For his part, Haynes – a beefy, soft-spoken man whose breath appeared to fail him as he rose to address the judge – turned to the Bible as he expressed remorse to his victims, his fellow priests, and his parishioners.

“My offenses, truly I know them,” he said, quoting Psalm 51. “My sin is always before me.”

But Wednesday was the first time the full scope of those sins was put on display for his victims and their relatives, some of whom sat in the courtroom gallery as prosecutors quickly flashed through dozens of pornographic images and videos found in Haynes’ possession.

“Oh, my God, oh, my God,” came the whispered refrain from one woman – the mother of a Washington state girl who was 12 when Haynes, posing online as a 15-year-old named Katie Caponetti, solicited her to send sexually explicit photos of herself.

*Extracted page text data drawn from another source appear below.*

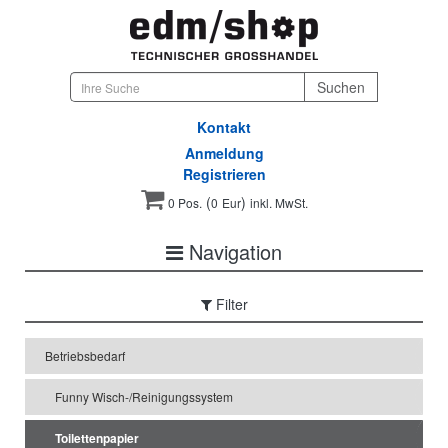
Kontakt
Anmeldung
Registrieren
(
)
0 Pos.
0
Eur
inkl. MwSt.
Navigation
Filter
Betriebsbedarf
Funny Wisch-/Reinigungssystem
Toilettenpapier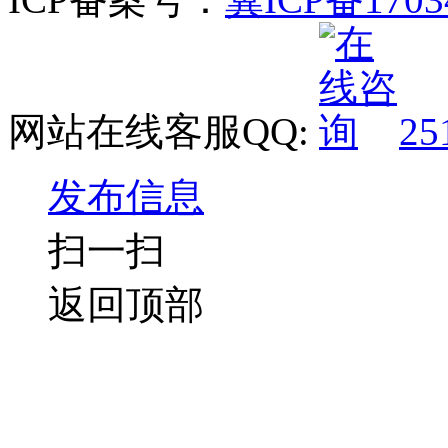
网站在线客服QQ:
25
发布信息
扫一扫
返回顶部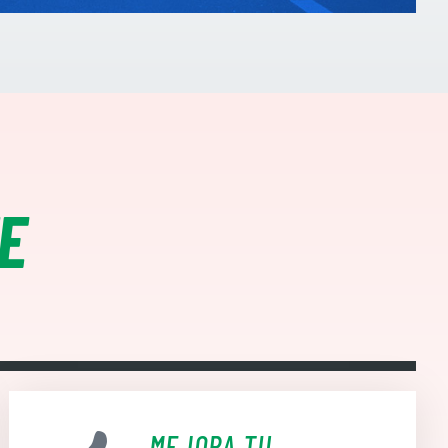
CORRE / CARGA
E
MEJORA TU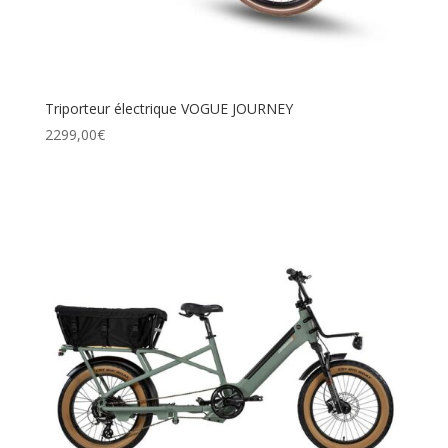
Triporteur électrique VOGUE JOURNEY
2299,00
€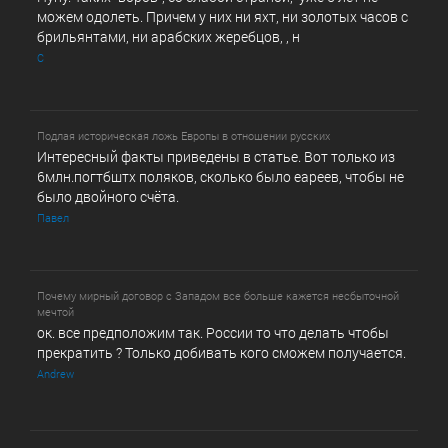
можем одолеть. Причем у них ни яхт, ни золотых часов с
брильянтами, ни арабских жеребцов, , н
С
Подлая историческая ложь Европы в отношении русских
Интересный факты приведены в статье. Вот только из
6млн.погтбштх поляков, сколько было еареев, чтобы не
было двойного счёта.
Павел
Почему мирный договор с Западом все больше кажется несбыточной
мечтой
ок. все предположим так. России то что делать чтобы
прекратить ? Только добивать кого сможем получается.
Andrew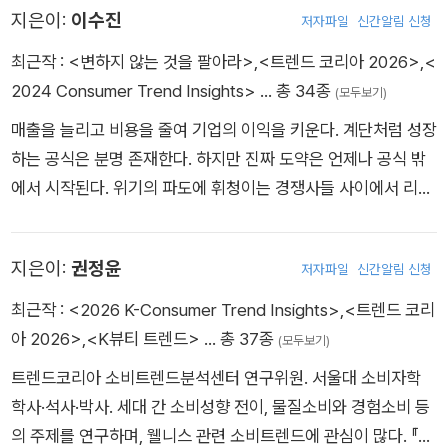
iyoung Jeon is a research fellow at CTC. She holds a BA,
지은이:
이수진
좀 더 자유롭고 활발한 저술에 집중하기 위해 2025년 명예퇴직
저자파일
신간알림 신청
『더현대 서울 인사이트』, 『스물하나, 서른아홉』, 〈대한민국 외식
MA, and PhD in Consumer Science. Since 2009, she has
했다. 앞으로 자유로운 작가로서, 더욱 다양하게 활동하려고 노력
업 트렌드〉 시리즈를 공저했다. 워싱턴주립대학교에서 공동연구
최근작 :
<변하지 않는 것을 팔아라>
,
<트렌드 코리아 2026>
,
<
co-authored numerous books, including the annually pub
하고 있다. Rando Kim is a professor in the Dept. of Consu
자 자격으로 연수했으며, 삼성·LG·아모레·SK·코웨이·CJ 등 다수
2024 Consumer Trend Insights>
… 총 34종
(모두보기)
lished bestselling series Trend Korea, as well as Trend C
mer Science (DCS), Seoul National University (SNU). As
의 기업과 소비자 트렌드 발굴 및 신제품 개발 프로젝트를 수행하
hina, K-Beauty Trend, Twenty-One Thirty-Nine , the Kor
매출을 늘리고 비용을 줄여 기업의 이익을 키운다. 계단처럼 성장
a specialist in consumer behavior and market trend analy
였다. 현재 이마트 ESG위원회 위원장, 한국수력원자력 홍보자문
ean Food Industry Trend series. She previously worked
하는 공식은 분명 존재한다. 하지만 진짜 도약은 언제나 공식 밖
sis, he has written more than 20 books including Trend K
협의체 자문위원, 사회공헌사업 심의위원, 피데스 개발 ‘공간보고
as a research analyst at the Samsung Economic Researc
에서 시작된다. 위기의 파도에 휘청이는 경쟁사들 사이에서 리스
orea series, Dining Business Trend series, Market Kurly I
서’ 자문위원을 맡고 있다. 《한국경제》에 ‘최지혜의 트렌드 인사
h Institute and served as a research professor at Seoul
크를 읽고 소비자의 마음을 통찰한 기업은 점프하듯 솟아오른다.
nsight, The Hyundai Seoul Insight, Trend China, What Co
이트’, 《아시아경제》에 ‘트렌드 2025’를 연재한다. Jihye Choi i
National University. She is currently a columnist for Dong
오랫동안 변화와 소비, 브랜드의 흥망을 관찰해왔다. 유행은 끊임
nsumers Want, and Luxury Korea. He also wrote essay b
s a Research Fellow at CTC. She received her M.A. and
지은이:
권정윤
-A Ilbo’s ‘Trend Now’ section and serves on advisory co
저자파일
신간알림 신청
없이 바뀌고, 소비는 재편되며, 수많은 브랜드가 빠르게 소비되고
ooks, Amor Fati, Future and My Job, and Youth, It’s Painf
Ph.D. degrees in Consumer Science from Seoul National
mmittees for multiple organizations, including LG U+, Han
쉽게 잊혔다. 그럼에도 끝까지 살아남는 브랜드, 한결같은 태도를
최근작 :
<2026 K-Consumer Trend Insights>
,
<트렌드 코리
ul which is sold three million copies in 17 countries. He ha
University. Her research interests include consumers’ ad
a Bank, Hanwha General Insurance, Statistics Korea, the
지닌 사람, 쉽게 무너지지 않는 존재들이 있다. 모두가 속도로 자
아 2026>
,
<K뷰티 트렌드>
… 총 37종
s conducted research projects about consumer needs fi
(모두보기)
option of new products, generational lifestyle analysis, p
Seoul Metropolitan Government, and the K League. She
신을 증명하려 할 때, 느리게 축적된 삶은 그 자체로 강력한 반론
nding, new product planning, and market trend probing f
roduct-user relationships, and disposal behavior. She als
트렌드코리아 소비트렌드분석센터 연구위원. 서울대 소비자학
collaborates with various companies on new trend-base
이 된다. 그리고 그러한 존재들이 남긴 흔적은 기록할 가치가 있
or Korea’s major companies like Samsung, LG, SK, CJ, Hy
o lectures on Consumer Trend Analysis at Seoul National
학사·석사·박사. 세대 간 소비성향 전이, 물질소비와 경험소비 등
d product development and strategic planning.
다. 이 책은 변화를 쫓아온 시간 끝에서 발견한 ‘변하지 않는 것
undai Motors, GS, LH, Amore Pacific, Lotte, Fursys, Non
University. She was a visiting researcher at Washington
의 주제를 연구하며, 웰니스 관련 소비트렌드에 관심이 많다. 『K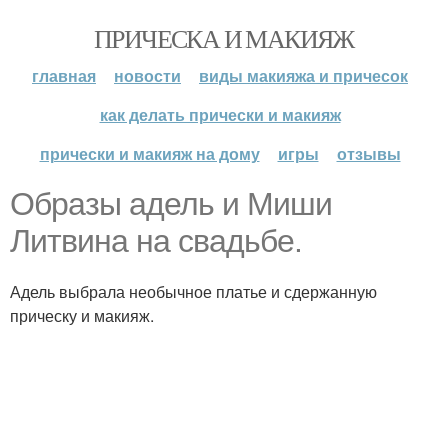
ПРИЧЕСКА И МАКИЯЖ
главная
новости
виды макияжа и причесок
как делать прически и макияж
прически и макияж на дому
игры
отзывы
Образы адель и Миши
Литвина на свадьбе.
Адель выбрала необычное платье и сдержанную
прическу и макияж.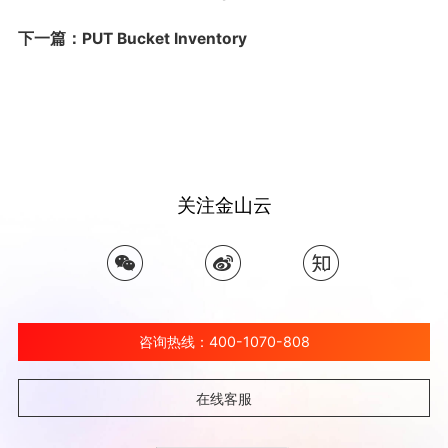
下一篇：PUT Bucket Inventory
关注金山云
咨询热线：400-1070-808
在线客服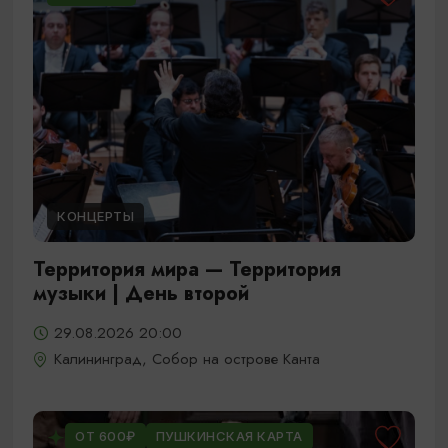
КОНЦЕРТЫ
Территория мира — Территория
музыки | День второй
29.08.2026 20:00
Калининград, Собор на острове Канта
ОТ 600₽
ПУШКИНСКАЯ КАРТА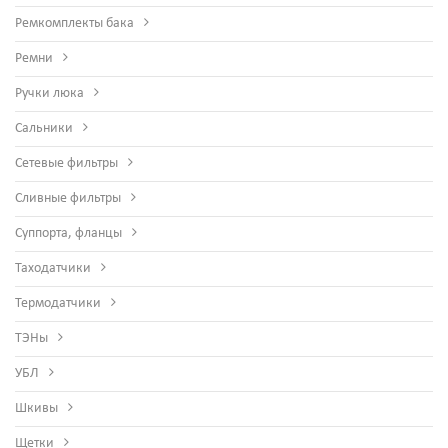
Ремкомплекты бака
Ремни
Ручки люка
Сальники
Сетевые фильтры
Сливные фильтры
Суппорта, фланцы
Таходатчики
Термодатчики
ТЭНы
УБЛ
Шкивы
Щетки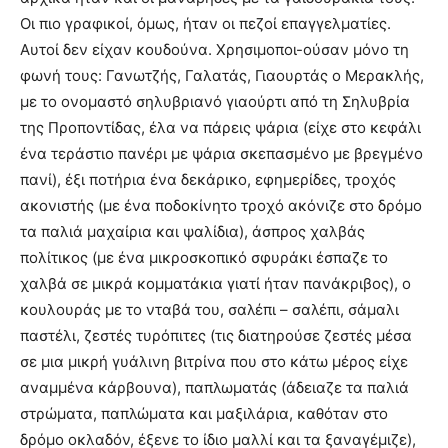
Οι πιο γραφικοί, όμως, ήταν οι πεζοί επαγγελματίες.
Αυτοί δεν είχαν κουδούνα. Χρησιμοποι-ούσαν μόνο τη
φωνή τους: Γανωτζής, Γαλατάς, Γιαουρτάς ο Μερακλής,
με το ονομαστό σηλυβριανό γιαούρτι από τη Σηλυβρία
της Προποντίδας, έλα να πάρεις ψάρια (είχε στο κεφάλι
ένα τεράστιο πανέρι με ψάρια σκεπασμένο με βρεγμένο
πανί), έξι ποτήρια ένα δεκάρικο, εφημερίδες, τροχός
ακονιστής (με ένα ποδοκίνητο τροχό ακόνιζε στο δρόμο
τα παλιά μαχαίρια και ψαλίδια), άσπρος χαλβάς
πολίτικος (με ένα μικροσκοπικό σφυράκι έσπαζε το
χαλβά σε μικρά κομματάκια γιατί ήταν πανάκριβος), ο
κουλουράς με το νταβά του, σαλέπι – σαλέπι, σάμαλι
παστέλι, ζεστές τυρόπιτες (τις διατηρούσε ζεστές μέσα
σε μια μικρή γυάλινη βιτρίνα που στο κάτω μέρος είχε
αναμμένα κάρβουνα), παπλωματάς (άδειαζε τα παλιά
στρώματα, παπλώματα και μαξιλάρια, καθόταν στο
δρόμο οκλαδόν, έξενε το ίδιο μαλλί και τα ξαναγέμιζε),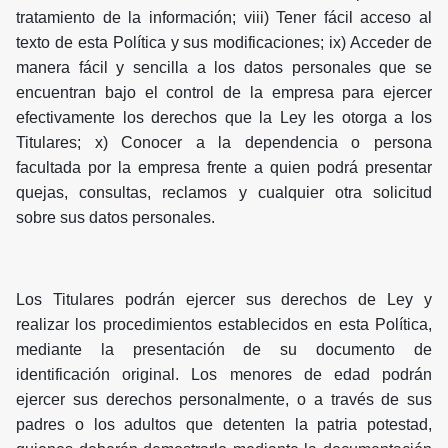
tratamiento de la información; viii) Tener fácil acceso al
texto de esta Política y sus modificaciones; ix) Acceder de
manera fácil y sencilla a los datos personales que se
encuentran bajo el control de la empresa para ejercer
efectivamente los derechos que la Ley les otorga a los
Titulares; x) Conocer a la dependencia o persona
facultada por la empresa frente a quien podrá presentar
quejas, consultas, reclamos y cualquier otra solicitud
sobre sus datos personales.
Los Titulares podrán ejercer sus derechos de Ley y
realizar los procedimientos establecidos en esta Política,
mediante la presentación de su documento de
identificación original. Los menores de edad podrán
ejercer sus derechos personalmente, o a través de sus
padres o los adultos que detenten la patria potestad,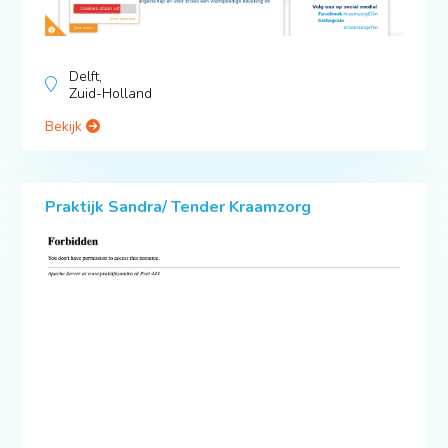
Delft,
Zuid-Holland
Bekijk
Praktijk Sandra/ Tender Kraamzorg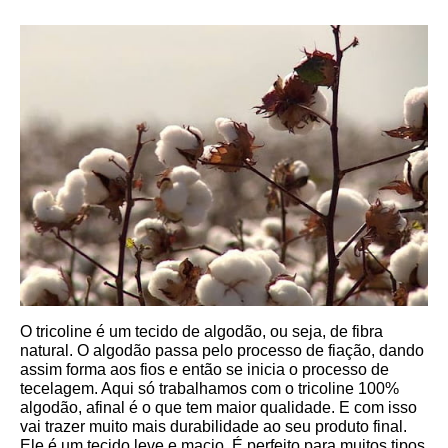
O tricoline é um tecido de algodão, ou seja, de fibra 
natural. O algodão passa pelo processo de fiação, dando 
assim forma aos fios e então se inicia o processo de 
tecelagem. Aqui só trabalhamos com o tricoline 100% 
algodão, afinal é o que tem maior qualidade. E com isso 
vai trazer muito mais durabilidade ao seu produto final.
Ele é um tecido leve e macio. É perfeito para muitos tipos 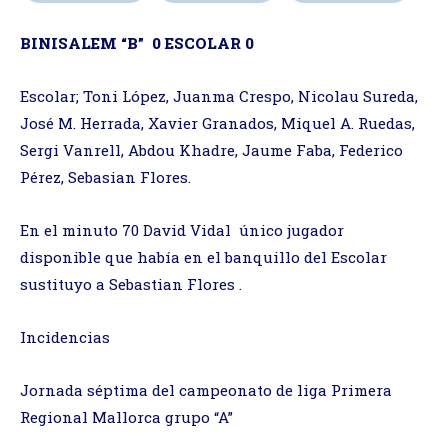
BINISALEM “B” 0 ESCOLAR 0
Escolar; Toni López, Juanma Crespo, Nicolau Sureda,
José M. Herrada, Xavier Granados, Miquel A. Ruedas,
Sergi Vanrell, Abdou Khadre, Jaume Faba, Federico
Pérez, Sebasian Flores.
En el minuto 70 David Vidal único jugador
disponible que había en el banquillo del Escolar
sustituyo a Sebastian Flores .
Incidencias
Jornada séptima del campeonato de liga Primera
Regional Mallorca grupo “A”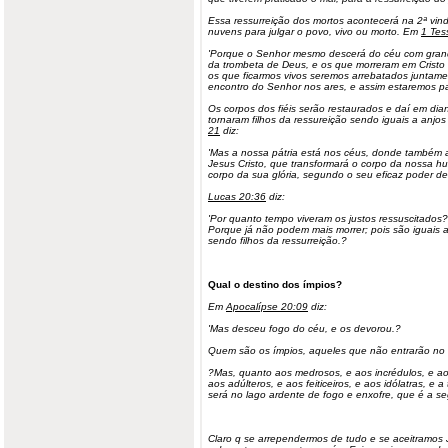
Essa ressurreição dos mortos acontecerá na 2ª vind
nuvens para julgar o povo, vivo ou morto. Em
1 Tes
'Porque o Senhor mesmo descerá do céu com grand
da trombeta de Deus, e os que morreram em Cristo r
os que ficarmos vivos seremos arrebatados juntame
encontro do Senhor nos ares, e assim estaremos 
Os corpos dos fiéis serão restaurados e daí em diant
tornaram filhos da ressureição sendo iguais a anjo
21
diz:
'Mas a nossa pátria está nos céus, donde também
Jesus Cristo, que transformará o corpo da nossa h
corpo da sua glória, segundo o seu eficaz poder de 
Lucas 20:36
diz:
'Por quanto tempo viveram os justos ressuscitados?
Porque já não podem mais morrer; pois são iguais a
sendo filhos da ressurreição.?
Qual o destino dos ímpios?
Em
Apocalípse 20:09
diz:
'Mas desceu fogo do céu, e os devorou.?
Quem são os ímpios, aqueles que não entrarão no
?Mas, quanto aos medrosos, e aos incrédulos, e ao
aos adúlteros, e aos feiticeiros, e aos idólatras, e 
será no lago ardente de fogo e enxofre, que é a s
Claro q se arrependermos de tudo e se aceitramos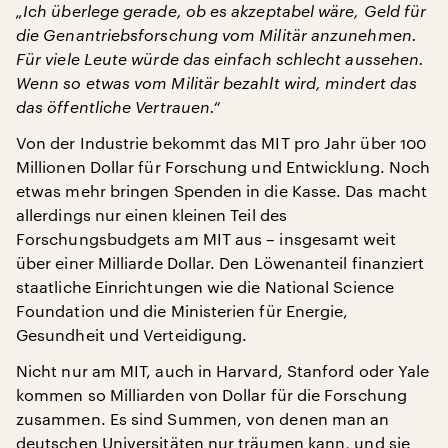
„Ich überlege gerade, ob es akzeptabel wäre, Geld für
die Genantriebsforschung vom Militär anzunehmen.
Für viele Leute würde das einfach schlecht aussehen.
Wenn so etwas vom Militär bezahlt wird, mindert das
das öffentliche Vertrauen.“
Von der Industrie bekommt das MIT pro Jahr über 100
Millionen Dollar für Forschung und Entwicklung. Noch
etwas mehr bringen Spenden in die Kasse. Das macht
allerdings nur einen kleinen Teil des
Forschungsbudgets am MIT aus – insgesamt weit
über einer Milliarde Dollar. Den Löwenanteil finanziert
staatliche Einrichtungen wie die National Science
Foundation und die Ministerien für Energie,
Gesundheit und Verteidigung.
Nicht nur am MIT, auch in Harvard, Stanford oder Yale
kommen so Milliarden von Dollar für die Forschung
zusammen. Es sind Summen, von denen man an
deutschen Universitäten nur träumen kann, und sie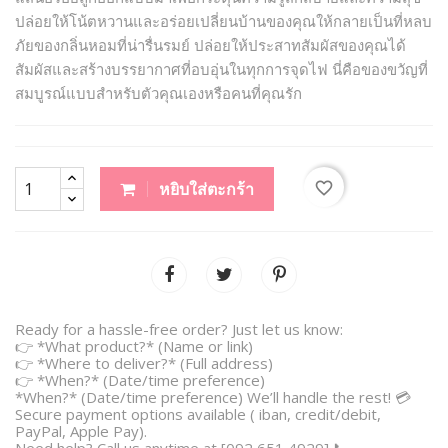
ปล่อยให้โน้ตหวานและอร่อยเปลี่ยนบ้านของคุณให้กลายเป็นที่หลบ
ภัยของกลิ่นหอมที่น่ารื่นรมย์ ปล่อยให้ประสาทสัมผัสของคุณได้
สัมผัสและสร้างบรรยากาศที่อบอุ่นในทุกการจุดไฟ นี่คือของขวัญที่
สมบูรณ์แบบสำหรับตัวคุณเองหรือคนที่คุณรัก
favorite_border
หยิบใส่ตะกร้า
Ready for a hassle-free order? Just let us know:
👉 *What product?* (Name or link)
👉 *Where to deliver?* (Full address)
👉 *When?* (Date/time preference)
*When?* (Date/time preference) We’ll handle the rest! 💳
Secure payment options available ( iban, credit/debit,
PayPal, Apple Pay).
Need help? Call us anytime at [092 651 4929] 📞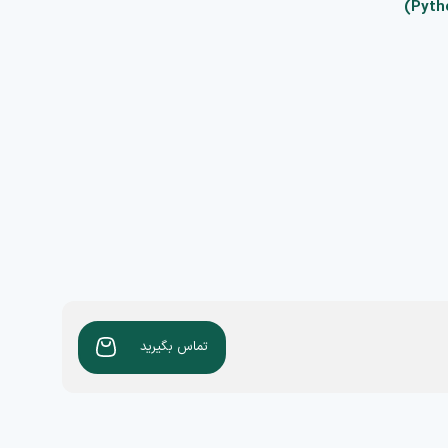
تماس بگیرید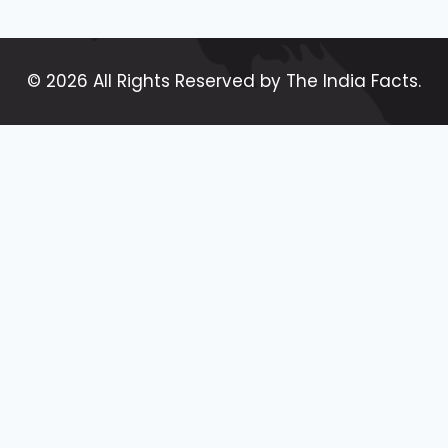
© 2026 All Rights Reserved by The India Facts.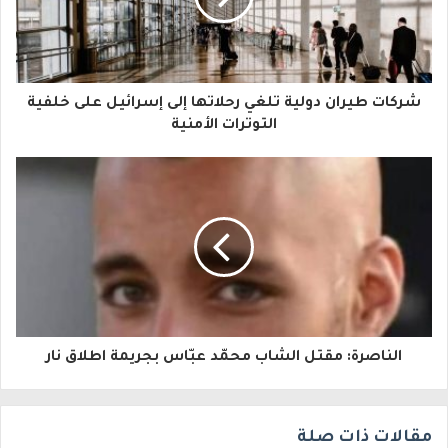
د
ك
ا
شركات طيران دولية تلغي رحلاتها إلى إسرائيل على خلفية
ل
التوترات الأمنية
إ
ل
ك
ت
ر
و
الناصرة: مقتل الشاب محمّد عبّاس بجريمة اطلاق نار
ن
ي
مقالات ذات صلة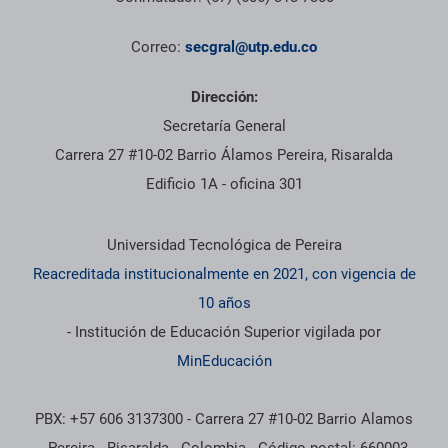
Correo:
secgral@utp.edu.co
Dirección:
Secretaría General
Carrera 27 #10-02 Barrio Álamos Pereira, Risaralda
Edificio 1A - oficina 301
Información institucional
Universidad Tecnológica de Pereira
Reacreditada institucionalmente en 2021, con vigencia de
10 años
- Institución de Educación Superior vigilada por
MinEducación
PBX: +57 606 3137300 - Carrera 27 #10-02 Barrio Alamos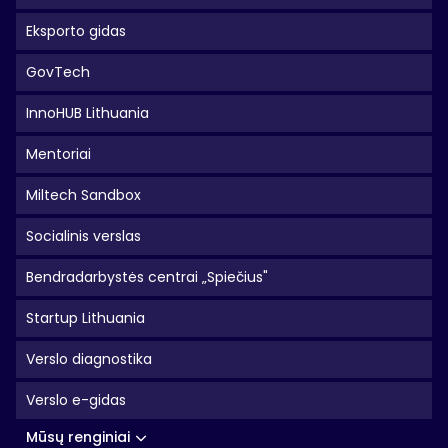
Eksporto gidas
GovTech
InnoHUB Lithuania
Mentoriai
Miltech Sandbox
Socialinis verslas
Bendradarbystės centrai „Spiečius"
Startup Lithuania
Verslo diagnostika
Verslo e-gidas
Mūsų renginiai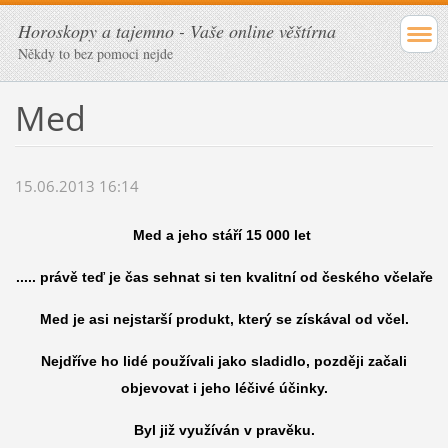
Horoskopy a tajemno - Vaše online věštírna
Někdy to bez pomoci nejde
Med
15.06.2013 16:14
Med a jeho stáří 15 000 let
..... právě teď je čas sehnat si ten kvalitní od českého včelaře
Med je asi nejstarší produkt, který se získával od včel.
Nejdříve ho lidé používali jako sladidlo, později začali
objevovat i jeho léčivé účinky.
Byl již využíván v pravěku.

Chester County detectives arrested him in October 2014 after tracing his online activity to his computer at the rectory at SS. Simon and Jude.

He immediately confessed to routinely posing as a teenage girl online to swap hundreds of pornographic images of children and attempt to persuade minors to send him graphic photos of themselves.

Ordained in 1985, Haynes had served at eight parishes in the Pennsylvania suburbs, also including Our Lady of Mount Carmel in Doylestown; St. John of the Cross in Roslyn; Our Lady of Good Counsel in Southampton; St. Pius X in Broomall; Our Lady of Perpetual Help in Morton; and Annunciation in Havertown.

In addition to his prison term, he was ordered Wednesday to serve 10 years’ federal probation after his release and pay a $15,000 fine. He has also agreed to leave the ministry, Tauber said.

“Mark Haynes was incredibly devoted and hardworking, and loved being a priest,” he said. “He has confessed his crimes, accepted responsibility, and sought forgiveness from the victims and their families.”